Aim of the exercise: Using the data beneath this instruction, retype only the lines from the one that contains "pyautogui.click(x=<x>, y=<y>)" down to the one that contains "Image resolution: width=647", both included, exactly as they appear.

Input material START

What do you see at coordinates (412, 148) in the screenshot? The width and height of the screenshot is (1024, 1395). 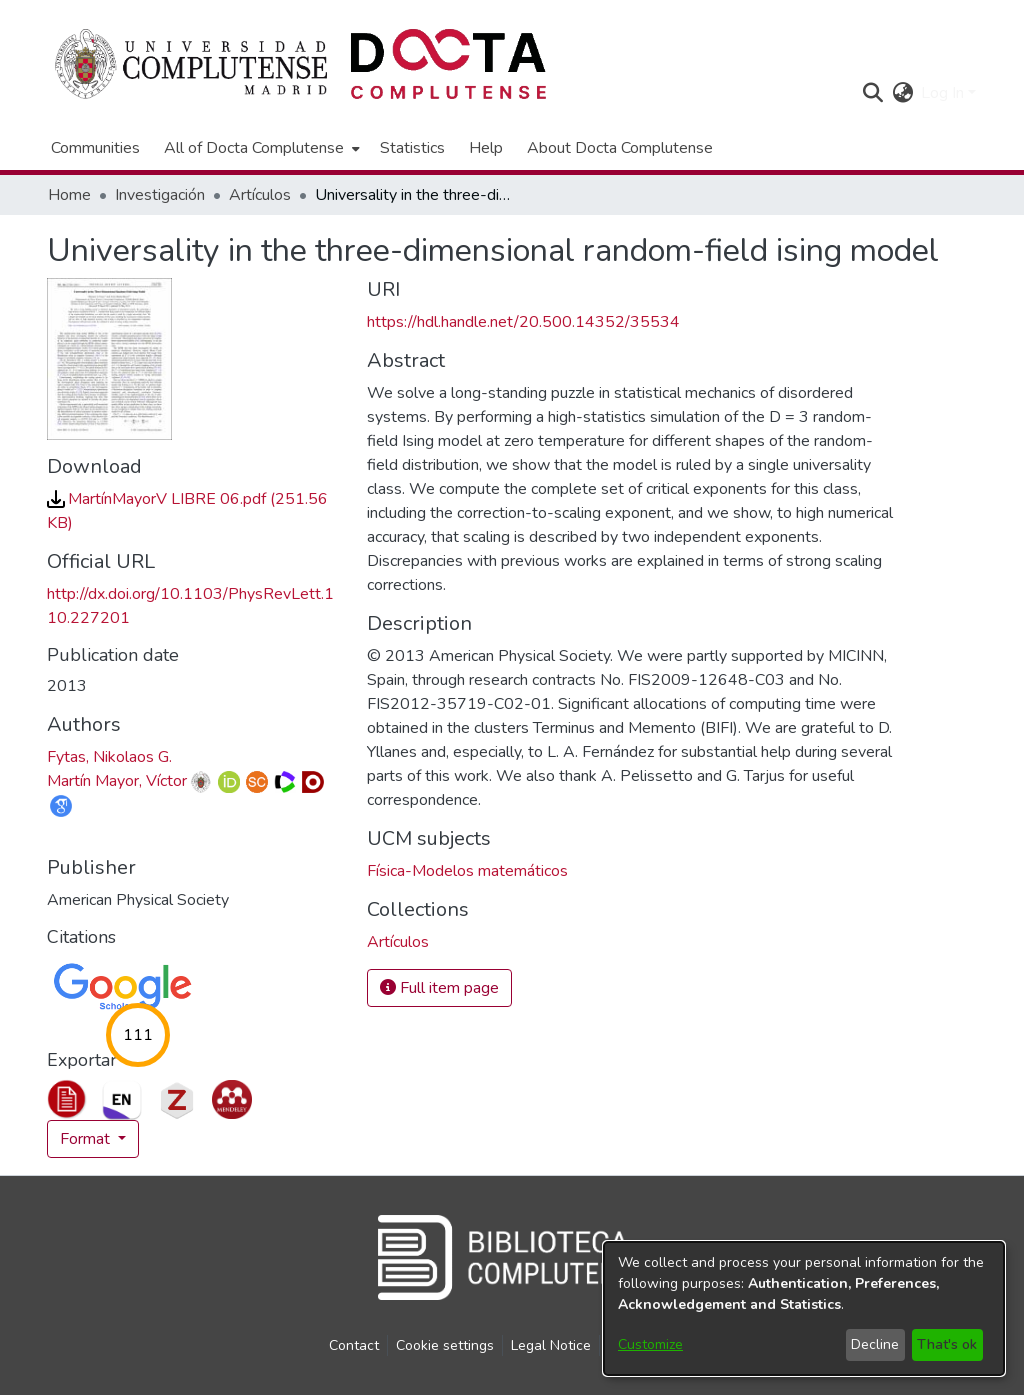 I see `Statistics [menuitem]` at bounding box center [412, 148].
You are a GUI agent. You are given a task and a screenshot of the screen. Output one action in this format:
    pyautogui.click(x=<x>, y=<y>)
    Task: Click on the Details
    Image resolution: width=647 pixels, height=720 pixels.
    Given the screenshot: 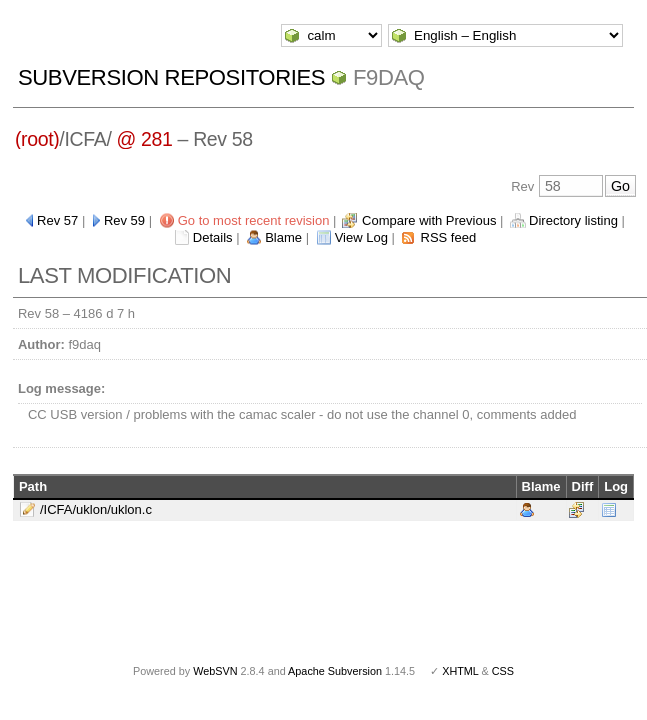 What is the action you would take?
    pyautogui.click(x=213, y=237)
    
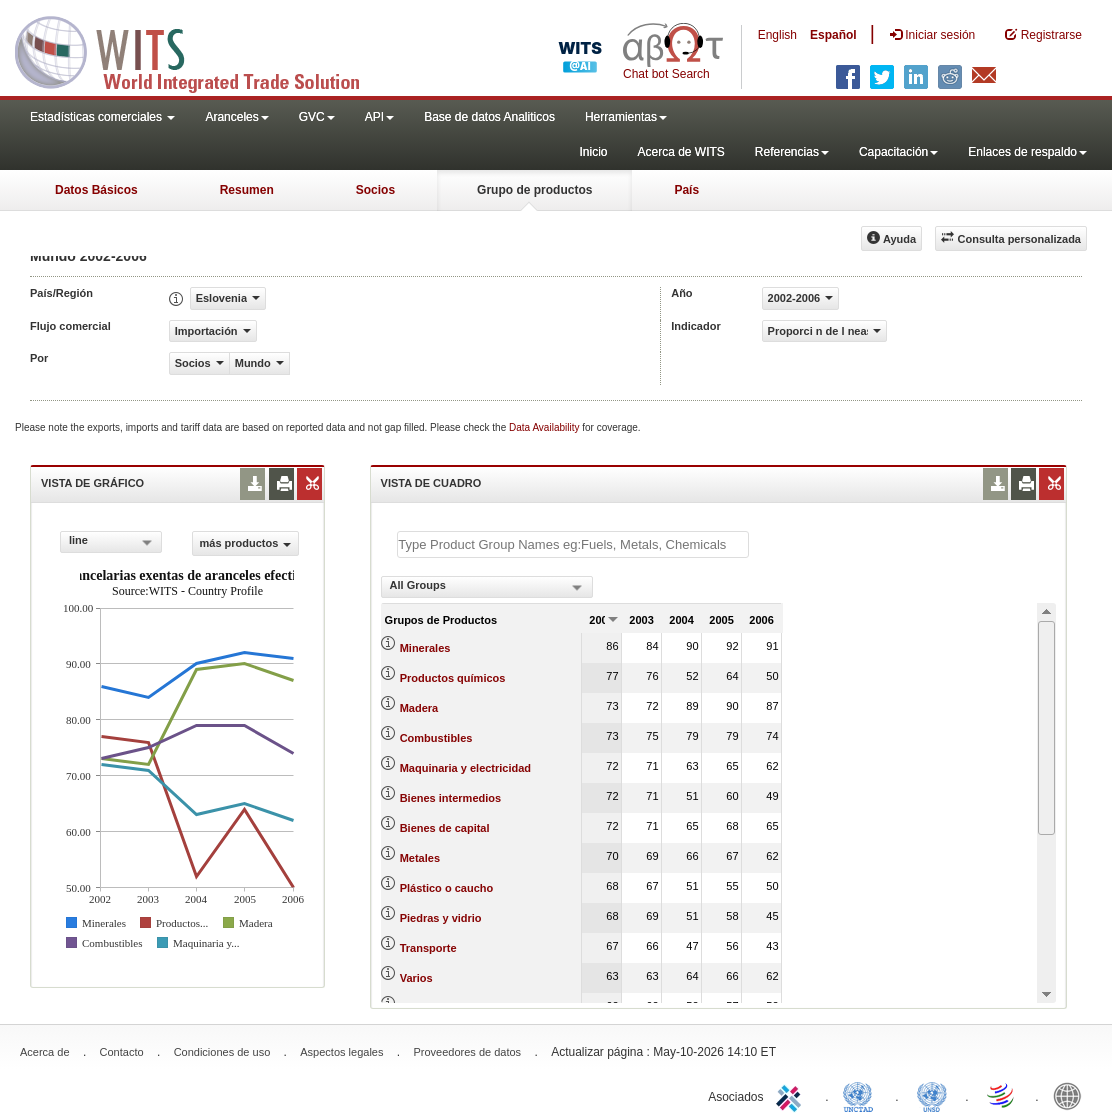 The height and width of the screenshot is (1120, 1112). Describe the element at coordinates (932, 1095) in the screenshot. I see `UNSTATS` at that location.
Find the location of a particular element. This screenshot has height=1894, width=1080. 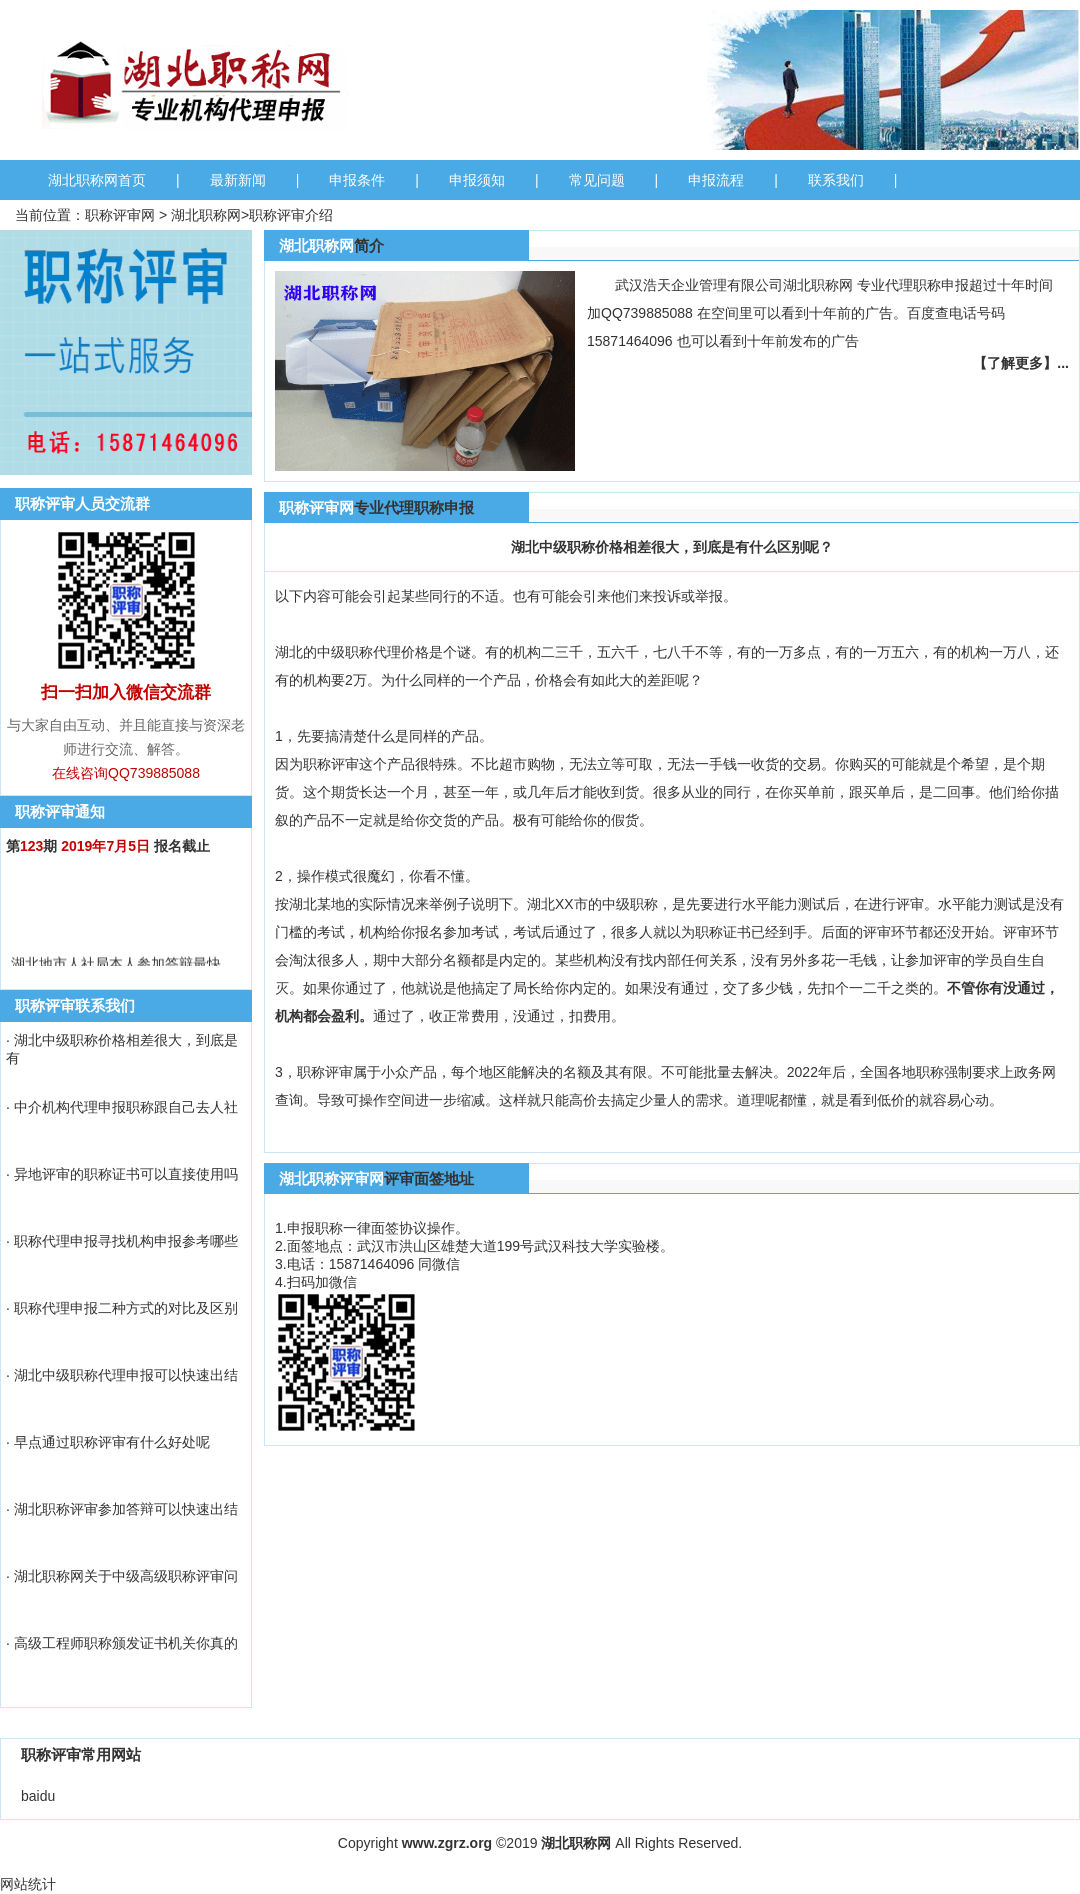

Input material END

Solved exercise:
    pyautogui.click(x=<x>, y=<y>)
    Task: Click on the Details
    Image resolution: width=647 pixels, height=720 pixels.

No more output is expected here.